Como lo estudia Rivera, diversos historiadores y críticos literarios establecen una proximidad de la obra de FH con la literatura fantástica: José Pedro Díaz [7], Rosario Ferré, Mario Benedetti, Maryse Renaud y Jorge Panesi. Otros críticos como Arturo Sergio Visca y Alberto Zum Felde también aceptan, aunque con ciertas restricciones, la pertenencia del autor al género fantástico. (Rivera, 1996:45). No obstante, Cortázar y otros autores [8] destacan la inexistencia de lo fantástico:

Releyendo a Felisberto he llegado al punto máximo de este rechazo de la etiqueta “fantástica”; nadie como él para disolverla en un increíble enriquecimiento de la realidad total, que no sólo contiene lo verificable sino que lo apuntala en el lomo del misterio como el elefante apuntala al mundo en la cosmogonía hindú. (Cortázar, 1975:7). (Destacado nuestro)

Tal como lo define Todorov, lo fantástico se caracteriza por la incertidumbre o duda que experimenta el lector enfrentado a un acontecimiento extraño que irrumpe en la normalidad de los sucesos. (Todorov, 1999:24). En última instancia, la significación de lo fantástico radica en el lector, quien decide si lo que ha leído se origina en un mundo que es o no su universo [9]. Esto implica una decisión entre una cosa o la otra. En este sentido, defendiendo la no-existencia de estructura lógica de sus cuentos FH afirma que los mismos:

No son completamente naturales, en el sentido de no intervenir la conciencia. Eso me sería antipático. No son dominados por una teoría de la conciencia. Esto me sería extremadamente antipático. Preferiría decir que esa intervención es misteriosa. Mis cuentos no tienen estructura lógica. A pesar de la vigilancia constante y rigurosa de la conciencia, ésta también me es desconocida (Hernández, vol. 2, 1998:175-176). (Resaltado nuestro).

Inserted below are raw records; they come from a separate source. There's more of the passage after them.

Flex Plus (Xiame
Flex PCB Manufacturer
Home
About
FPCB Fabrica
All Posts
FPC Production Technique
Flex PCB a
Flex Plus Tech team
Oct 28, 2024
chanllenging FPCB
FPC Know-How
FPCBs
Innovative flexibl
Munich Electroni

Nietzsche en Sobre Verdad y Mentira en sentido extramoral (1903), afirma que la naturaleza del lenguaje es esencialmente simbólica, figurativa o metafórica. La fuente del conocimiento reside en su capacidad de considerar los contornos sinuosos y movibles de la realidad. No existe realidad anterior al lenguaje que fundamente un criterio de verdad y permita distinguir un lenguaje literal y verdadero de otro ficticio [10]. Bergson critica las limitaciones del modo de razonar de la razón lógica -monológica y dicotómica- que tiene la pretensión de explicar la realidad -y a los sujetos con ella- partiendo de leyes “naturales” físico-químicas porque entiende que este modo razonar es “geométrico”, abstracto, estático y rígido permite aunque permita “construir sin dificultad una doctrina en la que todo es coherente, y que parece imponerse por su rigor”. (Bergson, 1982:15)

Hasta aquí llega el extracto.